Iranians Try Yet Again to Change Their Government
Protesters gather in front of the Iranian Embassy in London, supporting anti-government demonstrations in Iran. Photo: Ben Stansall/AFP
In the closing days of 2017 and the early ones of 2018, Iranians began taking to the streets of cities, towns, and villages across their long-historied nation to demand economic reform, social liberalization, and enhanced personal freedom while hoping at the same time that they might finally succeed in removing the theocratic regime of the past thirty-nine years. Their protests mirror Iran’s recent history in issues, demands, and responses. Most strikingly, as in their previous struggles against the theocratic government, Iranians will have to persevere in their quest without counting on tangible assistance from others.
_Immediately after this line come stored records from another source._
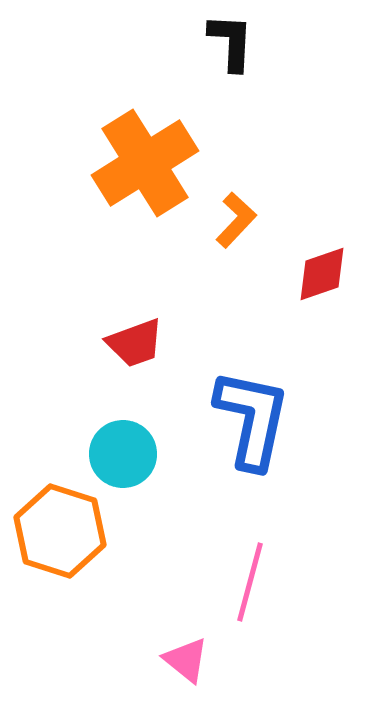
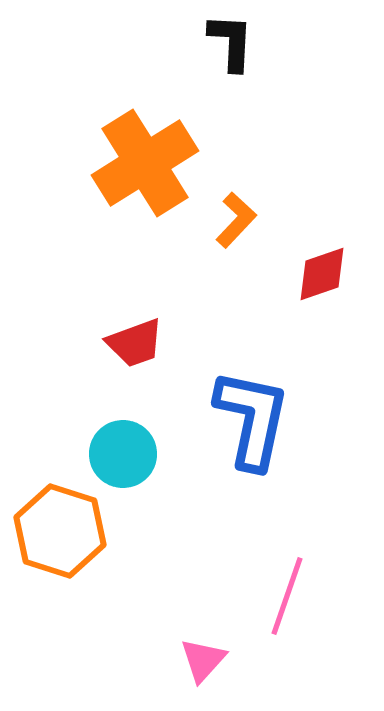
pink line: moved 37 px right, 14 px down; rotated 4 degrees clockwise
pink triangle: moved 17 px right; rotated 33 degrees clockwise
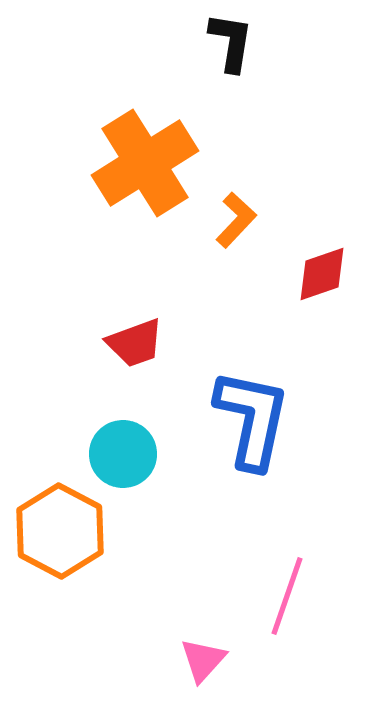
black L-shape: rotated 6 degrees clockwise
orange hexagon: rotated 10 degrees clockwise
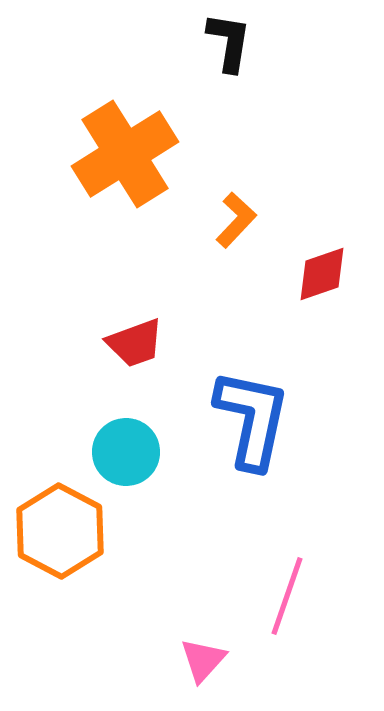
black L-shape: moved 2 px left
orange cross: moved 20 px left, 9 px up
cyan circle: moved 3 px right, 2 px up
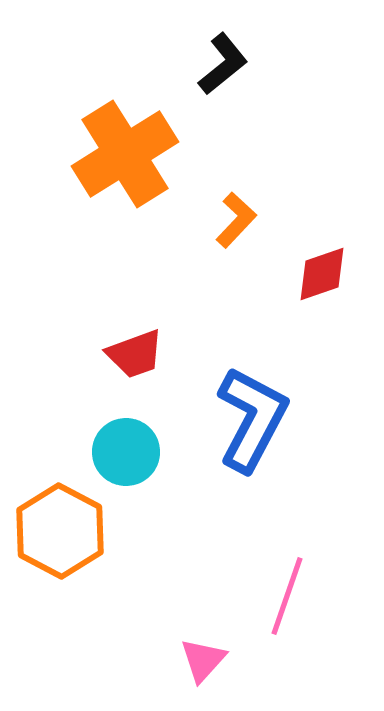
black L-shape: moved 6 px left, 22 px down; rotated 42 degrees clockwise
red trapezoid: moved 11 px down
blue L-shape: rotated 16 degrees clockwise
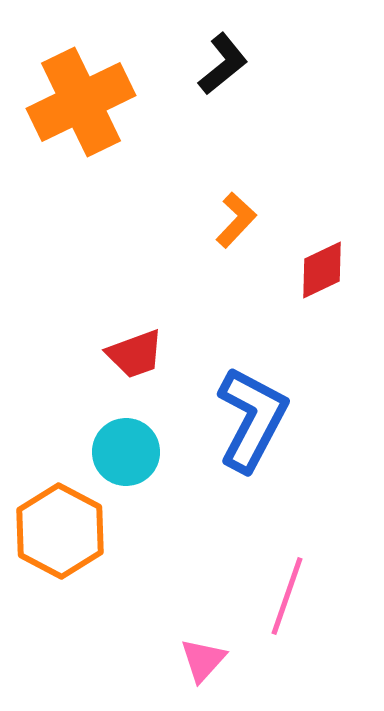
orange cross: moved 44 px left, 52 px up; rotated 6 degrees clockwise
red diamond: moved 4 px up; rotated 6 degrees counterclockwise
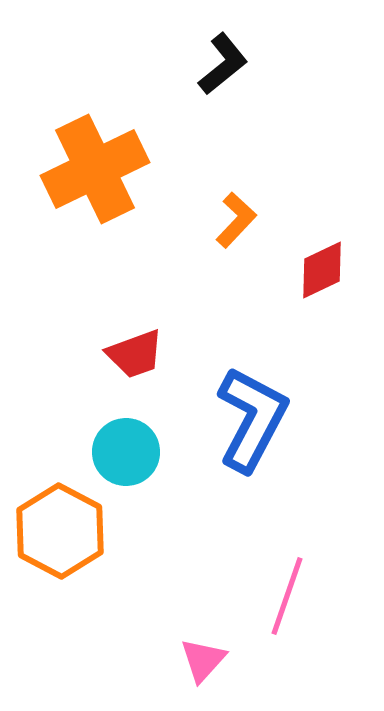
orange cross: moved 14 px right, 67 px down
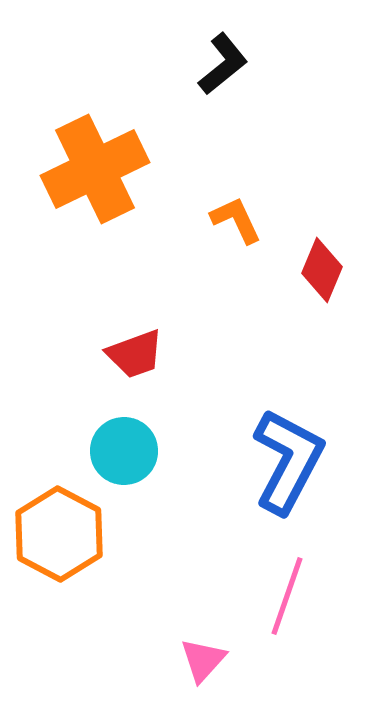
orange L-shape: rotated 68 degrees counterclockwise
red diamond: rotated 42 degrees counterclockwise
blue L-shape: moved 36 px right, 42 px down
cyan circle: moved 2 px left, 1 px up
orange hexagon: moved 1 px left, 3 px down
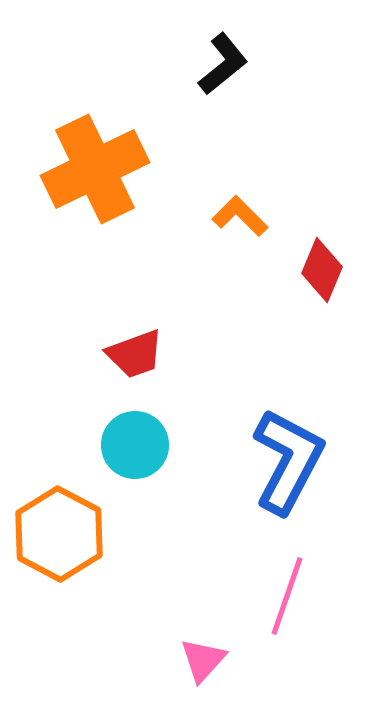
orange L-shape: moved 4 px right, 4 px up; rotated 20 degrees counterclockwise
cyan circle: moved 11 px right, 6 px up
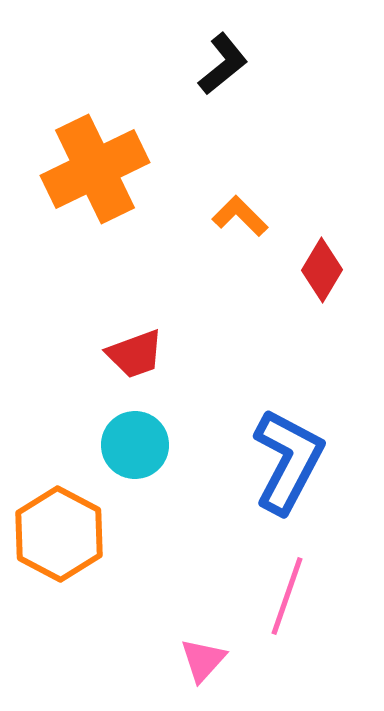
red diamond: rotated 8 degrees clockwise
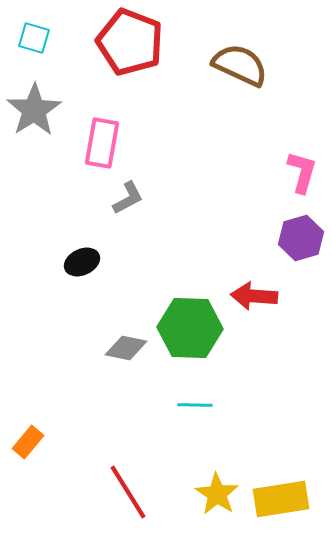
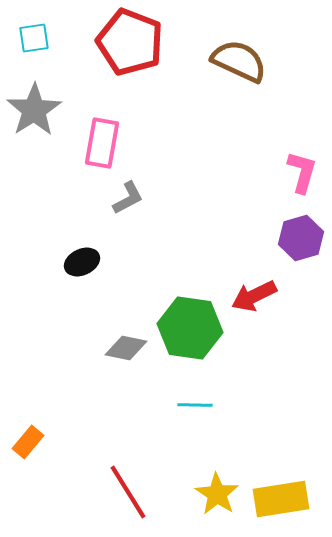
cyan square: rotated 24 degrees counterclockwise
brown semicircle: moved 1 px left, 4 px up
red arrow: rotated 30 degrees counterclockwise
green hexagon: rotated 6 degrees clockwise
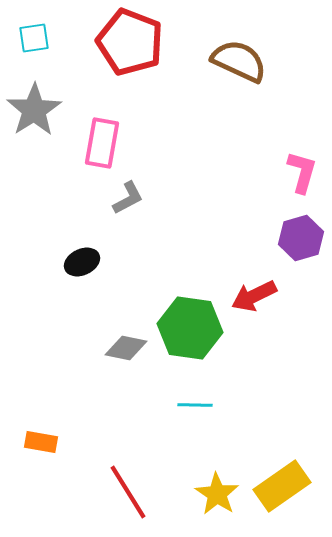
orange rectangle: moved 13 px right; rotated 60 degrees clockwise
yellow rectangle: moved 1 px right, 13 px up; rotated 26 degrees counterclockwise
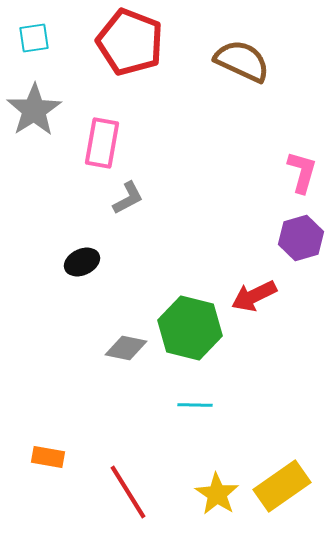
brown semicircle: moved 3 px right
green hexagon: rotated 6 degrees clockwise
orange rectangle: moved 7 px right, 15 px down
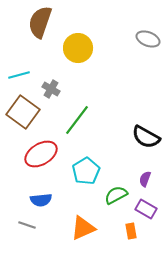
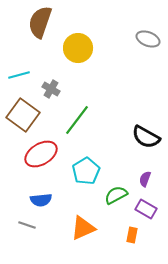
brown square: moved 3 px down
orange rectangle: moved 1 px right, 4 px down; rotated 21 degrees clockwise
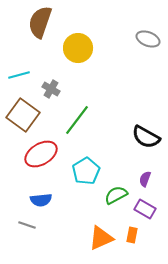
purple rectangle: moved 1 px left
orange triangle: moved 18 px right, 10 px down
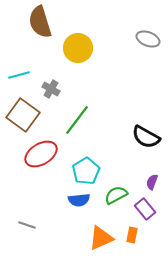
brown semicircle: rotated 36 degrees counterclockwise
purple semicircle: moved 7 px right, 3 px down
blue semicircle: moved 38 px right
purple rectangle: rotated 20 degrees clockwise
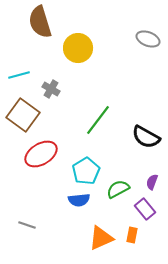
green line: moved 21 px right
green semicircle: moved 2 px right, 6 px up
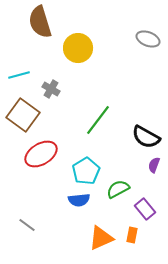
purple semicircle: moved 2 px right, 17 px up
gray line: rotated 18 degrees clockwise
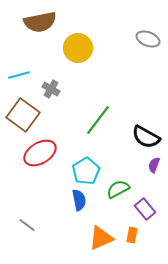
brown semicircle: rotated 84 degrees counterclockwise
red ellipse: moved 1 px left, 1 px up
blue semicircle: rotated 95 degrees counterclockwise
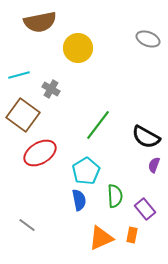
green line: moved 5 px down
green semicircle: moved 3 px left, 7 px down; rotated 115 degrees clockwise
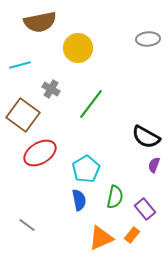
gray ellipse: rotated 25 degrees counterclockwise
cyan line: moved 1 px right, 10 px up
green line: moved 7 px left, 21 px up
cyan pentagon: moved 2 px up
green semicircle: moved 1 px down; rotated 15 degrees clockwise
orange rectangle: rotated 28 degrees clockwise
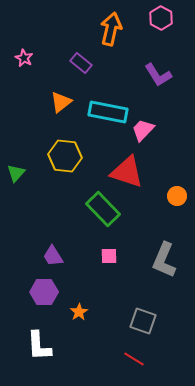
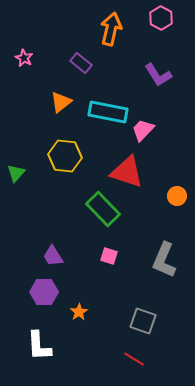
pink square: rotated 18 degrees clockwise
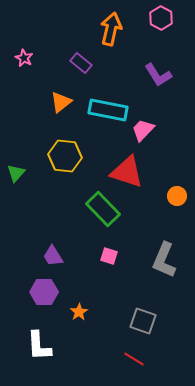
cyan rectangle: moved 2 px up
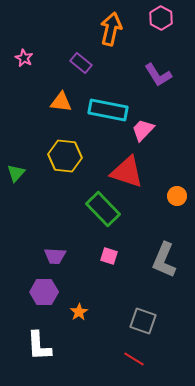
orange triangle: rotated 45 degrees clockwise
purple trapezoid: moved 2 px right; rotated 55 degrees counterclockwise
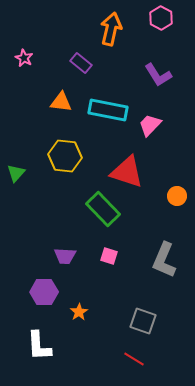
pink trapezoid: moved 7 px right, 5 px up
purple trapezoid: moved 10 px right
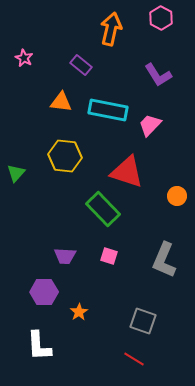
purple rectangle: moved 2 px down
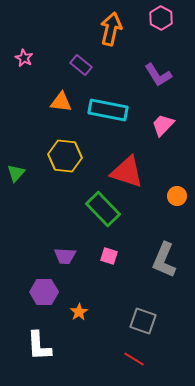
pink trapezoid: moved 13 px right
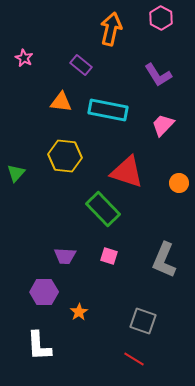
orange circle: moved 2 px right, 13 px up
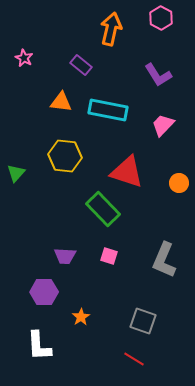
orange star: moved 2 px right, 5 px down
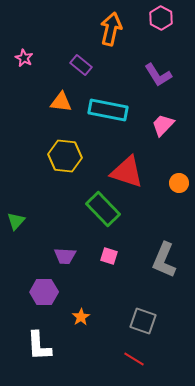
green triangle: moved 48 px down
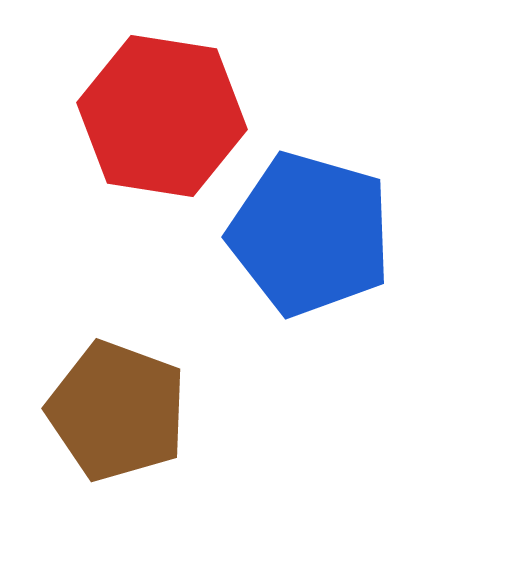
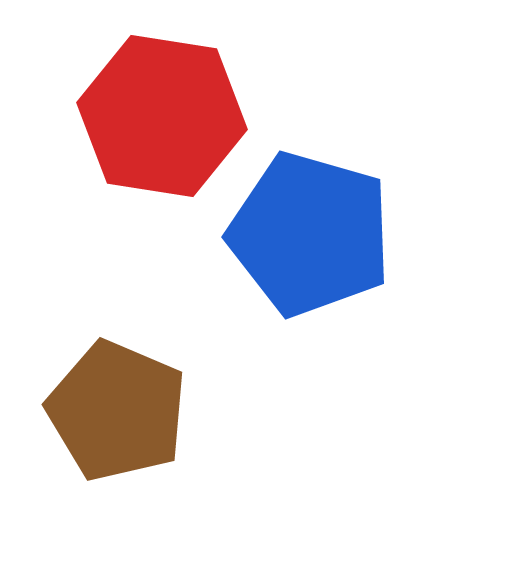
brown pentagon: rotated 3 degrees clockwise
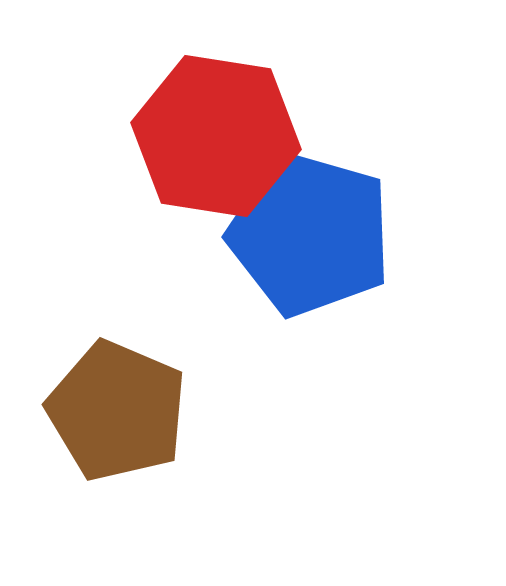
red hexagon: moved 54 px right, 20 px down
Death to the dictator!” chanted protestors in late 1978 and early 1979 as Iranians successfully mobilized to oust Shah Mohammad Reza Pahlavi despite the monarch’s violent resistance.
Thirty years later the phrase “Death to Khamenei” was commonplace when Iranians tried unsuccessfully to undo a presidential election rigged by Supreme Leader Ali Khamenei and his cronies in 2009. That revolution was brutally squashed by the mollahs and their hardline supporters while the free world alternated between pleas and empty threats. Khamenei prevailed because other nations did nothing to aid those seeking reform—quite a difference in action and outcome from December 1978 when the United States pushed the last Shah into capitulating to popular demands that he step down.
Yet the underlying political, economic, and social conditions that have fueled these popular uprisings have not changed. (Read it all)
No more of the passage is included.